In Holland leerde hij ook den Engelschen schilder C. B. Bartlett kennen, die veel invloed heeft gehad op de richting van Cassiers, door in hem kwaliteiten op te wekken, die hoewel reeds aanwezig, nog niet geheel tot ontwikkeling waren gekomen. De expositie door hem gehouden in de Salle du Cercle Artistique te Brussel na zijn kennismaking met Mr. Bartlett was een openbaring voor publiek en kritiek, en de verassing over zijn nieuw werk uitte zich als volgt in de Petit Bleu: „Een welbekend waterverfteekenaar, die reeds een lioogen rang in de kunstwereld innam en zijn volle ontwikkeling scheen bereikt te hebben, houdt thans een tentoonstelling in de Cercle Artistique.
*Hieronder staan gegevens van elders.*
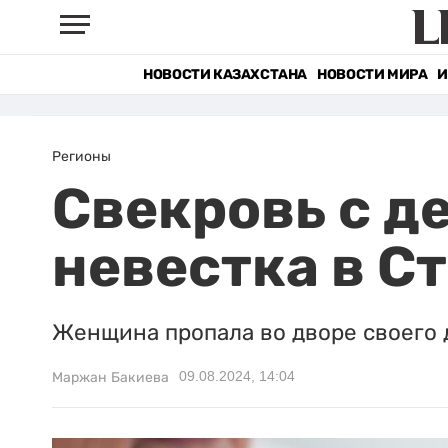
НОВОСТИ КАЗАХСТАНА
НОВОСТИ МИРА
И
Регионы
Свекровь с д
невестка в С
Женщина пропала во дворе своего 
09.08.2024, 14:04
Маржан Бакиева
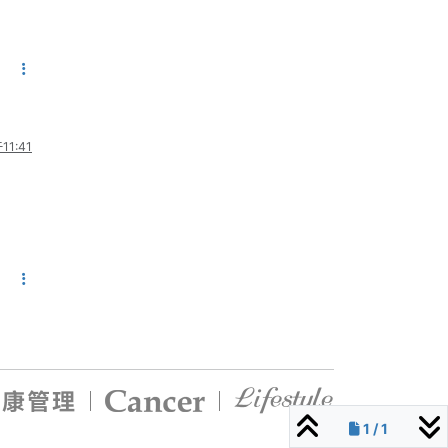
11:41
1 / 1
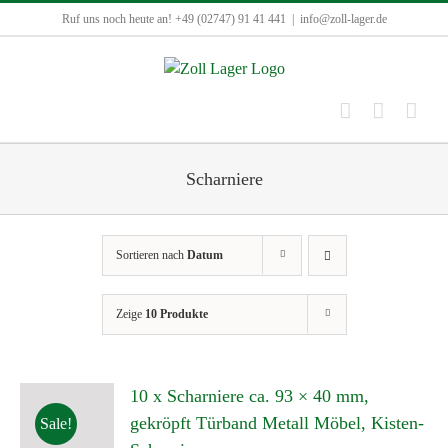
Zum
Ruf uns noch heute an! +49 (02747) 91 41 441
|
info@zoll-lager.de
Inhalt
springen
Scharniere
Sortieren nach
Datum
Zeige
10 Produkte
10 x Scharniere ca. 93 × 40 mm,
gekröpft Türband Metall Möbel, Kisten-
Sale!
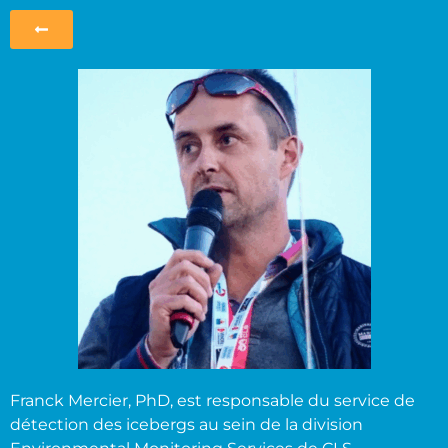
Franck Mercier, PhD, est responsable du service de
détection des icebergs au sein de la division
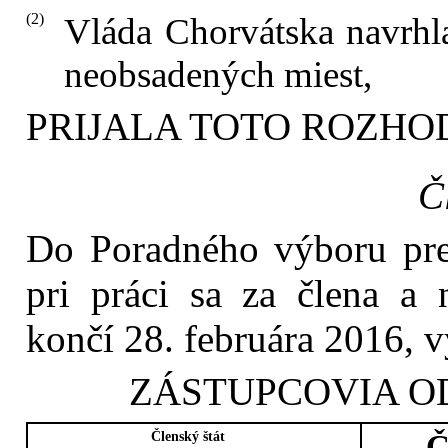
(2)
Vláda Chorvátska navrhl
neobsadených miest,
PRIJALA TOTO ROZHO
Č
Do Poradného výboru pre
pri práci sa za člena a 
končí 28. februára 2016, 
ZÁSTUPCOVIA 
Členský štát
Č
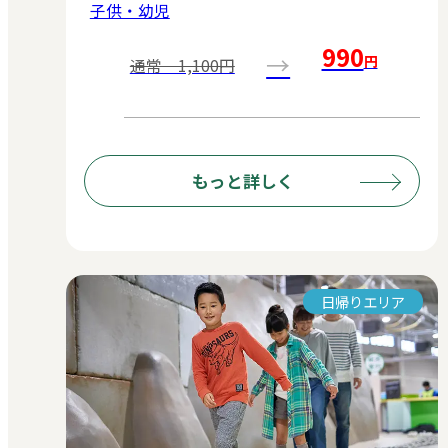
子供・幼児
990
→
円
通常 1,100円
もっと詳しく
日帰りエリア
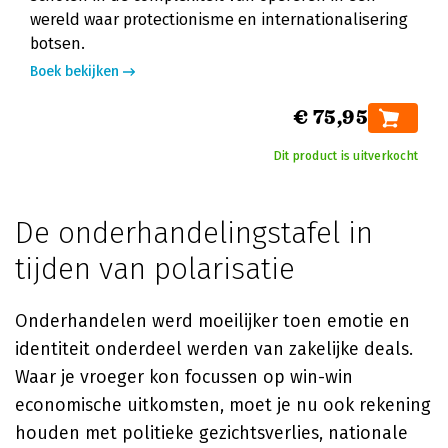
wereld waar protectionisme en internationalisering
botsen.
Boek bekijken
€ 75,95
Dit product is uitverkocht
De onderhandelingstafel in
tijden van polarisatie
Onderhandelen werd moeilijker toen emotie en
identiteit onderdeel werden van zakelijke deals.
Waar je vroeger kon focussen op win-win
economische uitkomsten, moet je nu ook rekening
houden met politieke gezichtsverlies, nationale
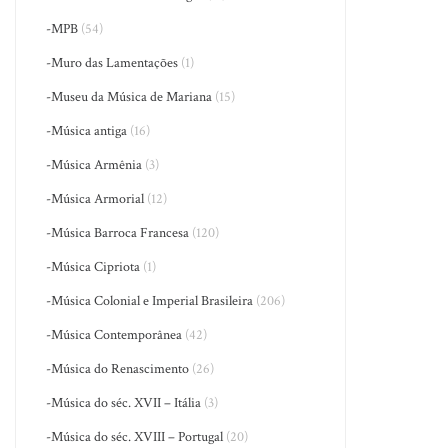
-MPB
(54)
-Muro das Lamentações
(1)
-Museu da Música de Mariana
(15)
-Música antiga
(16)
-Música Armênia
(3)
-Música Armorial
(12)
-Música Barroca Francesa
(120)
-Música Cipriota
(1)
-Música Colonial e Imperial Brasileira
(206)
-Música Contemporânea
(42)
-Música do Renascimento
(26)
-Música do séc. XVII – Itália
(3)
-Música do séc. XVIII – Portugal
(20)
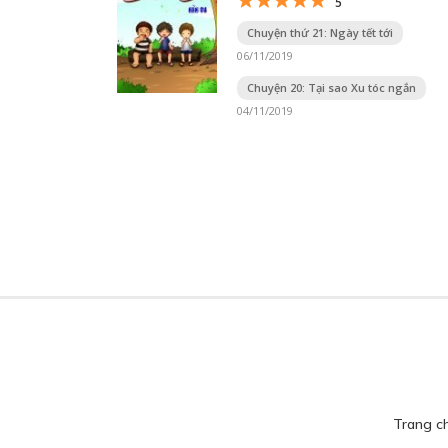
5
Chuyện thứ 21: Ngày tết tới
06/11/2019
Chuyện 20: Tại sao Xu tóc ngắn
04/11/2019
Trang c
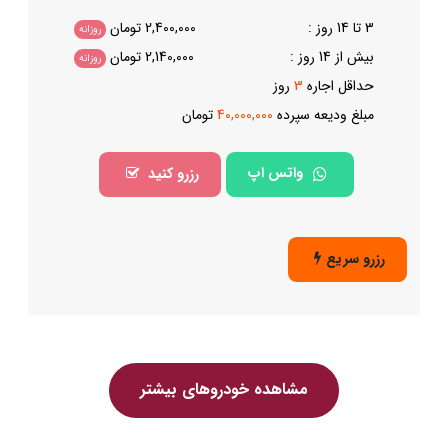
3 تا 14 روز :
2,400,000
تومان
روزانه
بیش از 14 روز :
2,140,000
تومان
روزانه
حداقل اجاره
3
روز
مبلغ ودیعه سپرده
40,000,000
تومان
واتس اپ
رزرو کنید
رزرو سریع
مشاهده خودروهای بیشتر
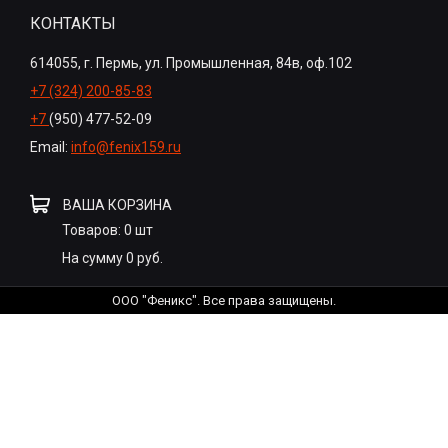
КОНТАКТЫ
614055, г. Пермь, ул. Промышленная, 84в, оф.102
+7 (324) 200-85-83
+7
(950) 477-52-09
Email:
info@fenix159.ru
ВАША КОРЗИНА
Товаров:
0
шт
На сумму
0
руб.
ООО "Феникс". Все права защищены.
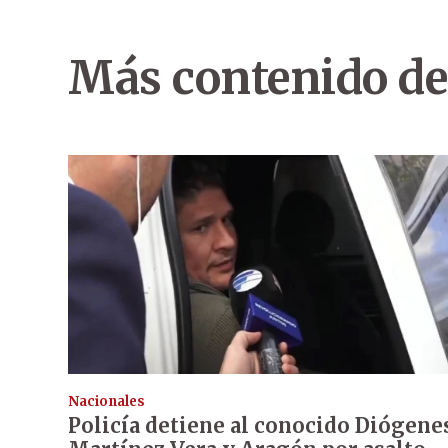
Más contenido de
Nacionales
Policía detiene al conocido Diógene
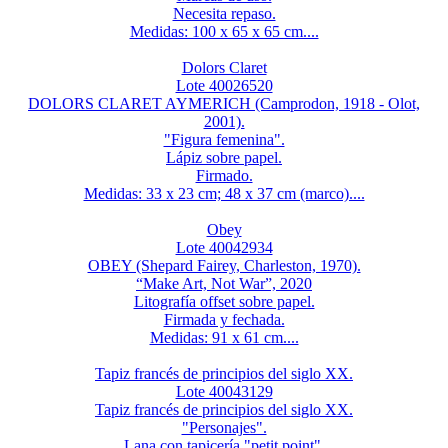
Necesita repaso.
Medidas: 100 x 65 x 65 cm....
Dolors Claret
Lote 40026520
DOLORS CLARET AYMERICH (Camprodon, 1918 - Olot,
2001).
"Figura femenina".
Lápiz sobre papel.
Firmado.
Medidas: 33 x 23 cm; 48 x 37 cm (marco)....
Obey
Lote 40042934
OBEY (Shepard Fairey, Charleston, 1970).
“Make Art, Not War”, 2020
Litografía offset sobre papel.
Firmada y fechada.
Medidas: 91 x 61 cm....
Tapiz francés de principios del siglo XX.
Lote 40043129
Tapiz francés de principios del siglo XX.
"Personajes".
Lana con tapicería "petit point".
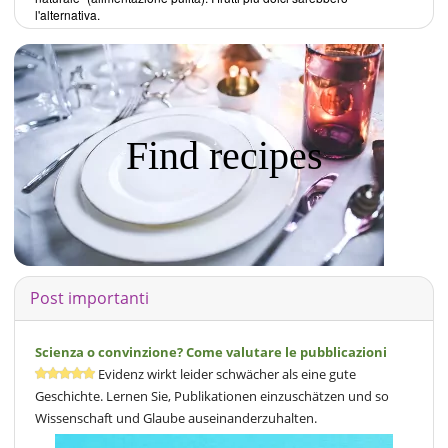
l'alternativa.
Find recipes
Post importanti
Scienza o convinzione? Come valutare le pubblicazioni
Evidenz wirkt leider schwächer als eine gute
Geschichte. Lernen Sie, Publikationen einzuschätzen und so
Wissenschaft und Glaube auseinanderzuhalten.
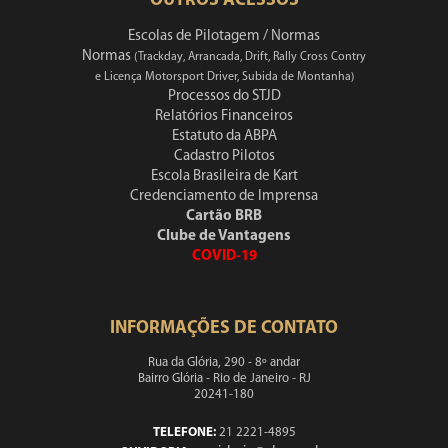
OUTROS ACESSOS
Escolas de Pilotagem / Normas
Normas
(Trackday, Arrancada, Drift, Rally Cross Contry
e Licença Motorsport Driver, Subida de Montanha)
Processos do STJD
Relatórios Financeiros
Estatuto da ABPA
Cadastro Pilotos
Escola Brasileira de Kart
Credenciamento de Imprensa
Cartão BRB
Clube de Vantagens
COVID-19
INFORMAÇÕES DE CONTATO
Rua da Glória, 290 - 8º andar
Bairro Glória - Rio de Janeiro - RJ
20241-180
TELEFONE:
21 2221-4895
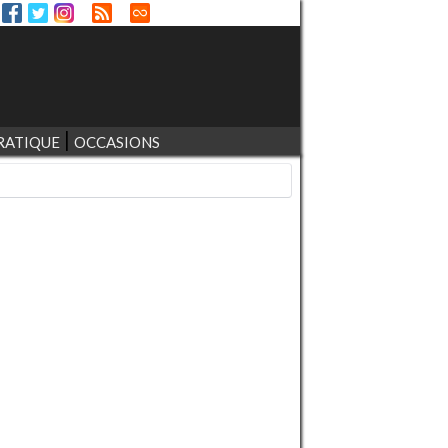
RATIQUE
OCCASIONS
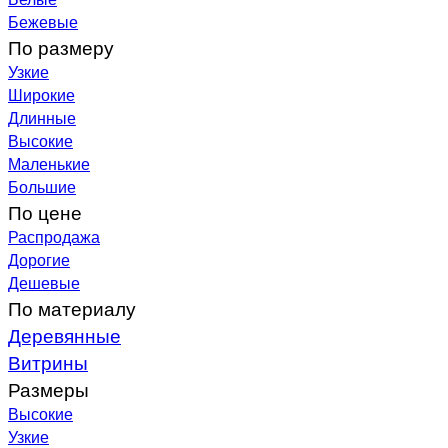
Бежевые
По размеру
Узкие
Широкие
Длинные
Высокие
Маленькие
Большие
По цене
Распродажа
Дорогие
Дешевые
По материалу
Деревянные
Витрины
Размеры
Высокие
Узкие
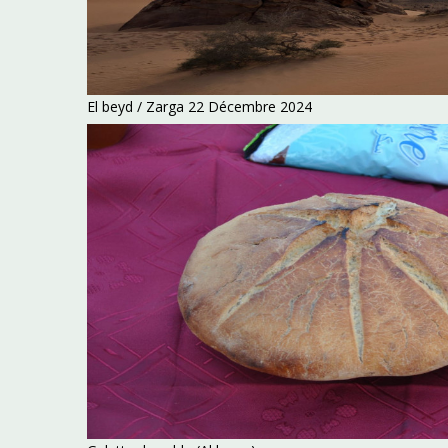
El beyd / Zarga 22 Décembre 2024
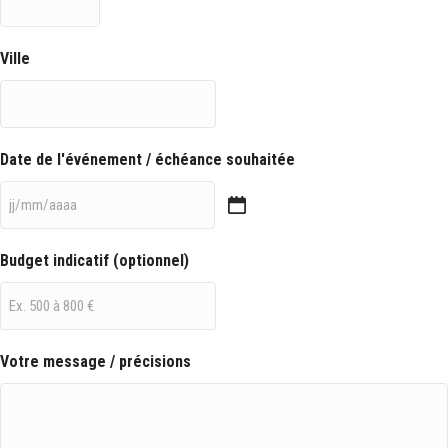
Ville
Date de l'événement / échéance souhaitée
JJ
slash
Budget indicatif (optionnel)
MM
slash
AAAA
Votre message / précisions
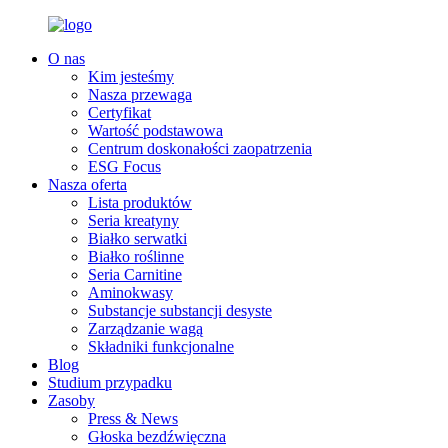
O nas
Kim jesteśmy
Nasza przewaga
Certyfikat
Wartość podstawowa
Centrum doskonałości zaopatrzenia
ESG Focus
Nasza oferta
Lista produktów
Seria kreatyny
Białko serwatki
Białko roślinne
Seria Carnitine
Aminokwasy
Substancje substancji desyste
Zarządzanie wagą
Składniki funkcjonalne
Blog
Studium przypadku
Zasoby
Press & News
Głoska bezdźwięczna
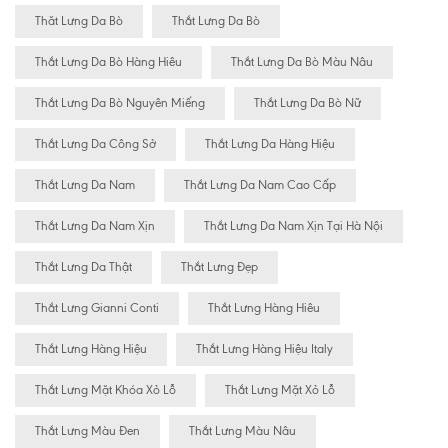
Thăt Lưng Da Bò
Thắt Lưng Da Bò
Thắt Lưng Da Bò Hàng Hiêu
Thắt Lưng Da Bò Màu Nâu
Thắt Lưng Da Bò Nguyên Miếng
Thắt Lưng Da Bò Nữ
Thắt Lưng Da Công Sở
Thắt Lưng Da Hàng Hiệu
Thắt Lưng Da Nam
Thắt Lưng Da Nam Cao Cấp
Thắt Lưng Da Nam Xịn
Thắt Lưng Da Nam Xịn Tại Hà Nội
Thắt Lưng Da Thật
Thắt Lưng Đẹp
Thắt Lưng Gianni Conti
Thắt Lưng Hàng Hiêu
Thắt Lưng Hàng Hiệu
Thắt Lưng Hàng Hiệu Italy
Thắt Lưng Mặt Khóa Xỏ Lỗ
Thắt Lưng Mặt Xỏ Lỗ
Thắt Lưng Màu Đen
Thắt Lưng Màu Nâu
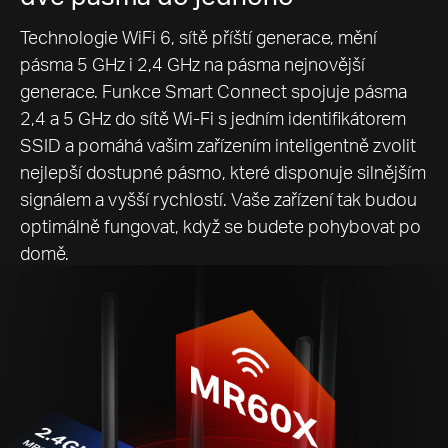
Technologie WiFi 6, sítě příští generace, mění
pásma 5 GHz i 2,4 GHz na pásma nejnovější
generace. Funkce Smart Connect spojuje pásma
2,4 a 5 GHz do sítě Wi-Fi s jedním identifikátorem
SSID a pomáhá vašim zařízením inteligentně zvolit
nejlepší dostupné pásmo, které disponuje silnějším
signálem a vyšší rychlostí. Vaše zařízení tak budou
optimálně fungovat, když se budete pohybovat po
domě.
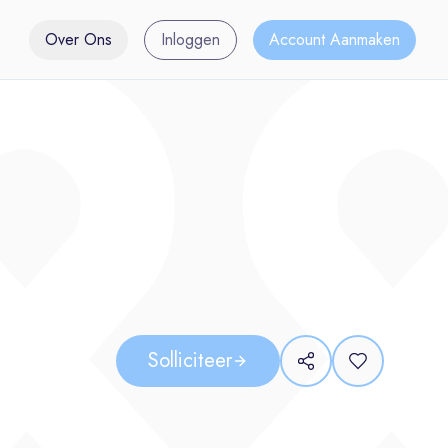
Over Ons
Inloggen
Account Aanmaken
Solliciteer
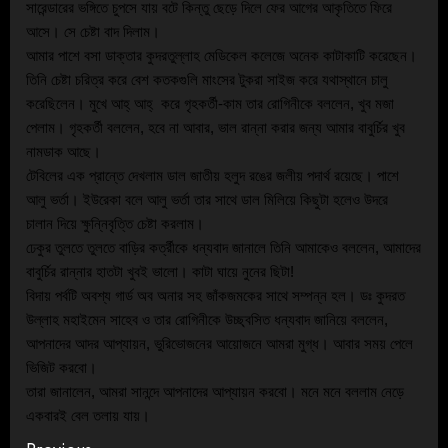
সারেন্ডারের ভঙ্গিতে চুপসে যায় বটে কিন্তু ছেড়ে দিলে ফের আগের আকৃতিতে ফিরে 
আসে। সে চেষ্টা বাদ দিলাম। 
আমার পাশে বসা ডাক্তার কুদরতুল্লাহ মেডিকেল কলেজে অনেক কাটাকাটি করেছেন। 
তিনি চেষ্টা চরিত্র করে বেশ কতকগুলি মাংসের টুকরা সাইজ করে যথাস্থানে চালু 
করেছিলেন। মুখে আহ্ আহ্ ‌ করে গৃহকর্তী-কাম তার রোগিনীকে বললেন, খুব মজা 
পেলাম। গৃহকর্তী বললেন, হবে না আবার, ভাল রান্না করার জন্য আমার বাবুর্চির খুব 
নামডাক আছে।
টেবিলের এক প্রান্তে দেখলাম ডাল জাতীয় হলুদ রঙের জলীয় পদার্থ রয়েছে। পাশে 
আলু ভর্তা। ইউরেকা বলে আলু ভর্তা তার সাথে ডাল মিলিয়ে কিছুটা হলেও উদরে  
চালান দিয়ে ক্ষুন্নিবৃত্তি চেষ্টা করলাম। 
ঢেকুর তুলতে তুলতে বাড়ির কর্ত্রীকে ধন্যবাদ জানালে তিনি আমাকেও বললেন, আমাদের 
বাবুর্চির রান্নার হাতটা খুবই ভালো। কাটা ঘায়ে নুনের ছিটা!
বিদায় পর্বটি অবশ্য গার্ড অব অনার সহ জাঁকজমকের সাথে সম্পন্ন হল। ডঃ কুদরত 
উল্লাহ মহাইমেন সাহেব ও তার রোগিনীকে উচ্ছ্বসিত ধন্যবাদ জানিয়ে বললেন, 
আপনাদের আদর আপ্যায়ন, ভুরিভোজনের আয়োজনে আমরা মুগ্ধ। আবার সময় পেলে 
ভিজিট করবো।
তারা জানালেন, আমরা সানন্দে আপনাদের আপ্যায়ন করবো। মনে মনে বললাম নেড়ে 
একবারই বেল তলায় যায়।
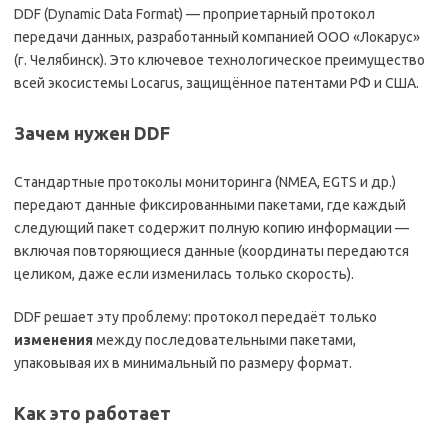
DDF (Dynamic Data Format) — проприетарный протокол
передачи данных, разработанный компанией ООО «Локарус»
(г. Челябинск). Это ключевое технологическое преимущество
всей экосистемы Locarus, защищённое патентами РФ и США.
Зачем нужен DDF
Стандартные протоколы мониторинга (NMEA, EGTS и др.)
передают данные фиксированными пакетами, где каждый
следующий пакет содержит полную копию информации —
включая повторяющиеся данные (координаты передаются
целиком, даже если изменилась только скорость).
DDF решает эту проблему: протокол передаёт только
изменения
между последовательными пакетами,
упаковывая их в минимальный по размеру формат.
Как это работает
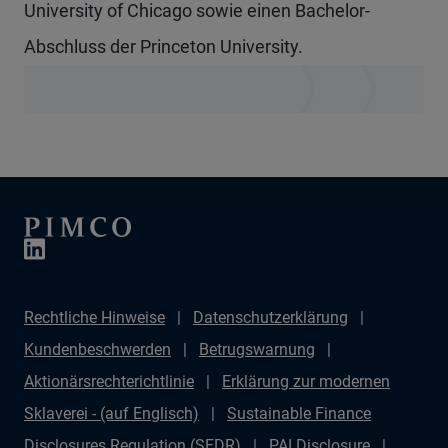
University of Chicago sowie einen Bachelor-
Abschluss der Princeton University.
Rechtliche Hinweise
Datenschutzerklärung
Kundenbeschwerden
Betrugswarnung
Aktionärsrechterichtlinie
Erklärung zur modernen
Sklaverei - (auf Englisch)
Sustainable Finance
Disclosures Regulation (SFDR)
PAI Disclosure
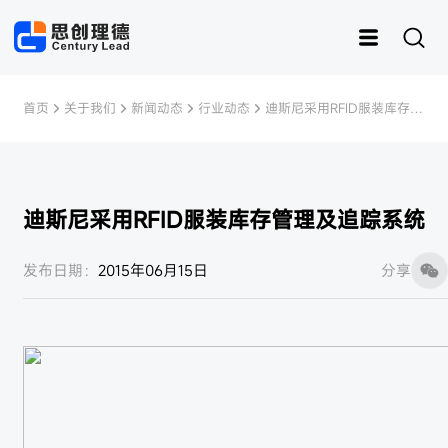
首页
关于我们
新闻动态
行业动态
迪斯尼采用RFID服装库存管
理及追踪系统
迪斯尼采用RFID服装库存管理及追踪系统
运动
思创RFID
女装
灵创RFID
男装
快时尚
样衣管理
童装
发布日期：
2015年06月15日
分享
内衣
资产管理
皮具
鞋子
样衣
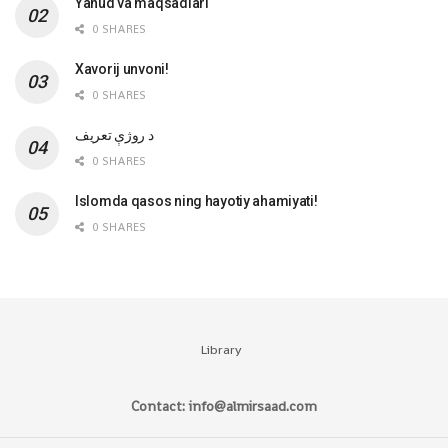
Yahud va maqsadlari
0 SHARES
Xavorij unvoni!
0 SHARES
‌د روژې تعریف
0 SHARES
Islomda qasos ning hayotiy ahamiyati!
0 SHARES
Library
Contact: info@almirsaad.com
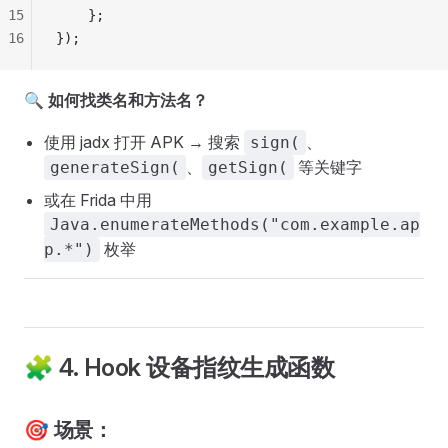
15
    };
16
});
🔍
如何找类名和方法名？
使用 jadx 打开 APK → 搜索
、
sign(
、
等关键字
generateSign(
getSign(
或在 Frida 中用
Java.enumerateMethods("com.example.ap
枚举
p.*")
🧩 4. Hook 设备指纹生成函数
🎯 场景：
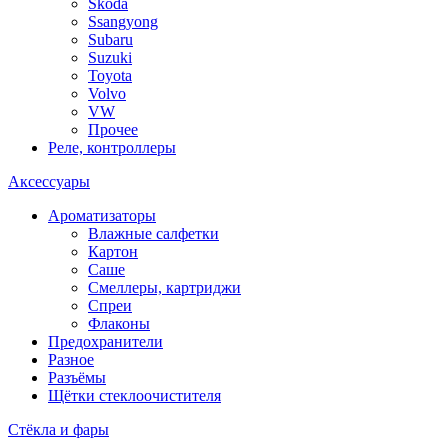
Skoda
Ssangyong
Subaru
Suzuki
Toyota
Volvo
VW
Прочее
Реле, контроллеры
Аксессуары
Ароматизаторы
Влажные салфетки
Картон
Саше
Смеллеры, картриджи
Спреи
Флаконы
Предохранители
Разное
Разъёмы
Щётки стеклоочистителя
Стёкла и фары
„De bezoeker, die verwachten mocht hier een nieuwe en origineele sensatie te vinden, zal zich in den regel teleurgesteld zien; doch indien hij tevreden wil zijn met een korten doch genotvollen indruk van een werkelijk frissche natuur-impressie, zal hij geen reden tot klagen hebben. Als gewoonlijk toont Cassiers zich hier een bekwaam waterverfteekenaar, wiens gevoelige vertolkingen van frissche Hollandsche en Vlaamsche landschappen vol distinktie en bekoring zijn. Hij munt uit in de wedergave van de zachte en nevelige effekten, de teedere kleurschakeeringen van deze lage landeu; in het opvangen van de vluchtige impressies van ochtend en avond, die hij met zijn wonderlijk talent weet vast te leggen. Deze artiest, die „er reeds was" toont zich hier een meester, en wel een meester van den eersten rang. Hij heeft een kracht, een zekerheid en een soliditeit van toon bereikt, in het algemeen nauwelijks te verwachten van waterverf. Bovendien is hij dieper, meer ontvankelijk voor het voorbijgaand sentiment, en wij zouden haast zeggen, meer religieus in zijn werk geworden."

Een en ander lezende, zal men moeten toegeven dat dezen artiest in de van zijn werk geplubiceerde litho's niet altoos recht is gedaan.

We vernemen echter, dat van zijn jongste werk een uitgave aanstaande is, met veel zorg voorbereid en gemaakt op de drukkerij, die in dit nummer een staaltje van haar arbeid geeft.* (zonder verbeteren tekst overgenomen).